I may not be a gd sister, but, i have shown to them, that me being not intelligent like them, can work my way up. Its just up to them whether they want to work hard for what they want.
I cant be bothered to nag. And i hate to nag at people. I just leave her to do what she likes, as long as she dont regret her decision.
In the past, my parents cant be bothered with how i fare in my results, so long that i can pass. I am always a sidekick. But now, my siblings failed, then they starts to treasure me. I look at the past, to the present.
I was reading Cleo just now. There was this test that i did, on Paranoid. The stress expert said that " Paranoia is a natural part of the human psyche", but it depends on individual on how paranoid each person is.

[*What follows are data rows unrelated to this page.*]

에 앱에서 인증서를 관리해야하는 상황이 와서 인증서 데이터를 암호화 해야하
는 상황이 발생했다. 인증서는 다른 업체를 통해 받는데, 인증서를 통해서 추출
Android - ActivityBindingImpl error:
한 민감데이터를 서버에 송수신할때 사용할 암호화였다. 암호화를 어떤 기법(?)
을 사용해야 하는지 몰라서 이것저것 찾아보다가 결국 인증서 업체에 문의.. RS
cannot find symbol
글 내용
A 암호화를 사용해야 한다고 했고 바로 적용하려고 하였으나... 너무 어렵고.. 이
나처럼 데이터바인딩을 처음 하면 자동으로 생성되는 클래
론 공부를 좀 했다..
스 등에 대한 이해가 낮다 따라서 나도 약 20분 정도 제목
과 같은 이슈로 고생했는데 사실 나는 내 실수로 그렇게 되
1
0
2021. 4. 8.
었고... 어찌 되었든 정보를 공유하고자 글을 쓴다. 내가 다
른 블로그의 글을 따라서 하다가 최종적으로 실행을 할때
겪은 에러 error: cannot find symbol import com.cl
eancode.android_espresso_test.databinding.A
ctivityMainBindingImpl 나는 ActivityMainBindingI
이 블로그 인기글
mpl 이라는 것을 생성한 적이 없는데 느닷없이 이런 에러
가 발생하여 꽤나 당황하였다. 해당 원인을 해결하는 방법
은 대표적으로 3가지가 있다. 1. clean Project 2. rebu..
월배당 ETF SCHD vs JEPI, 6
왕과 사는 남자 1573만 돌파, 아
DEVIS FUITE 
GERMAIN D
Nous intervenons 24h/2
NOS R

From the test, it shows that I am quite a paranoid person. Quite. Its true that my ex's impact on my relationships matters alot, and i dont trust people easily. I can get suspicious easily, unless you can convince me. I trust my instinct and 6th sense alot. Vin has become the victim of my past relationship. But he himself, is probably getting a karma, coz he used to be a playboy mahx.
Loyalty and faithfulness is my perfect vision in what I want to have from people around me. Heart to heart talk with me? Wait till u know me very well, like my best friends who had been with me for more than 7 years.
Hai, 19th I got to work. meaning I cant enjoy myself as much for Elaine's birthday. I miss the darling gers, the times we had in secondary school. Its not easy, for us to move on from being so close everyday, to the times where all four of us went to different courses in 2 polys, to now where one of us doing degree in govt uni, one is private uni, and the other two working. Thanks girls, for all the support. :) They are the ones who know me better then anyone in this world, not even Alvin.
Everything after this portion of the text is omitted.